Please restate the entries below word for word, leaving out any pictures.
**********
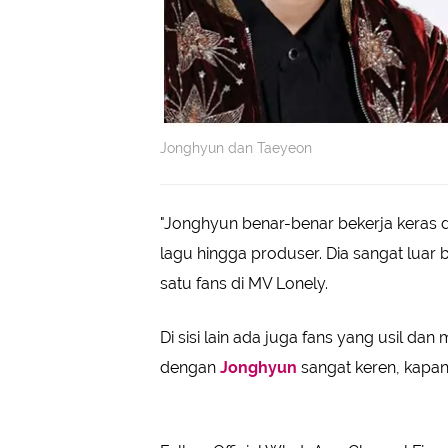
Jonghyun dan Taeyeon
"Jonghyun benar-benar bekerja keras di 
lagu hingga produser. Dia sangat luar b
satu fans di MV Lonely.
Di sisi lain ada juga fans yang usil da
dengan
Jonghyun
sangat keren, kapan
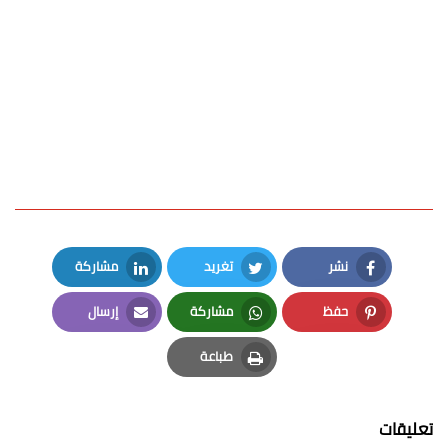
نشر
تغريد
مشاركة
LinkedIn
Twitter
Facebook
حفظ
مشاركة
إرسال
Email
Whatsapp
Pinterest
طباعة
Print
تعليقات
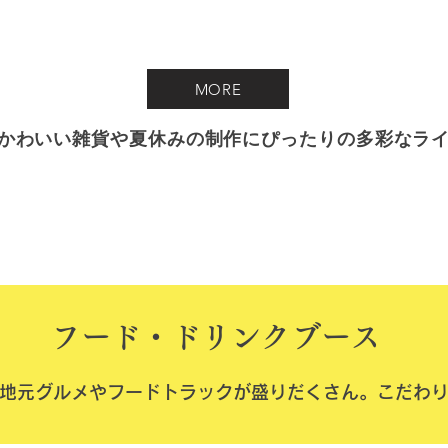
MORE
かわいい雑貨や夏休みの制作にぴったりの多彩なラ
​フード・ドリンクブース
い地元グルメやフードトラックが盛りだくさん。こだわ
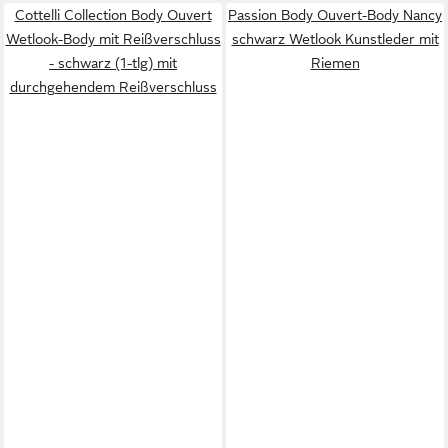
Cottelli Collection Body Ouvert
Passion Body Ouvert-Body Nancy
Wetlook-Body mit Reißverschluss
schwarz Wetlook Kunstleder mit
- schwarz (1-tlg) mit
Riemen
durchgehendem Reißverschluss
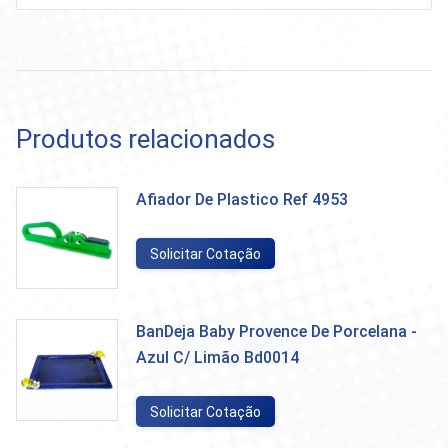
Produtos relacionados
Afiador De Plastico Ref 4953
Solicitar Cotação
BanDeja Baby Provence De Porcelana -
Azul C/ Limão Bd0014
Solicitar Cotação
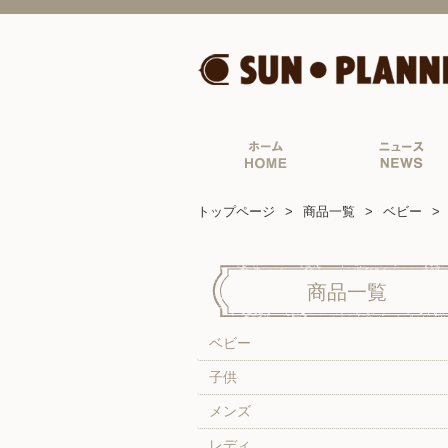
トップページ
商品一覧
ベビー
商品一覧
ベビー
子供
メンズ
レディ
**********
WORKED SOLUTION:
Jonghyun dan Taeyeon
"Jonghyun benar-benar bekerja keras di 
lagu hingga produser. Dia sangat luar b
satu fans di MV Lonely.
Di sisi lain ada juga fans yang usil da
dengan
Jonghyun
sangat keren, kapan
نشر
تغريد
مشاركة
LinkedIn
Twitter
Facebook
حفظ
مشاركة
إرسال
Email
Whatsapp
Pinterest
طباعة
Print
تعليقات
MORE
かわいい雑貨や夏休みの制作にぴったりの多彩なラ
​フード・ドリンクブース
い地元グルメやフードトラックが盛りだくさん。こだわ
Cottelli Collection Body Ouvert
Passion Body Ouvert-Body Nancy
Wetlook-Body mit Reißverschluss
schwarz Wetlook Kunstleder mit
- schwarz (1-tlg) mit
Riemen
durchgehendem Reißverschluss
Produtos relacionados
Afiador De Plastico Ref 4953
Solicitar Cotação
BanDeja Baby Provence De Porcelana -
Azul C/ Limão Bd0014
Solicitar Cotação
トップページ
商品一覧
ベビー
商品一覧
ベビー
子供
メンズ
レディ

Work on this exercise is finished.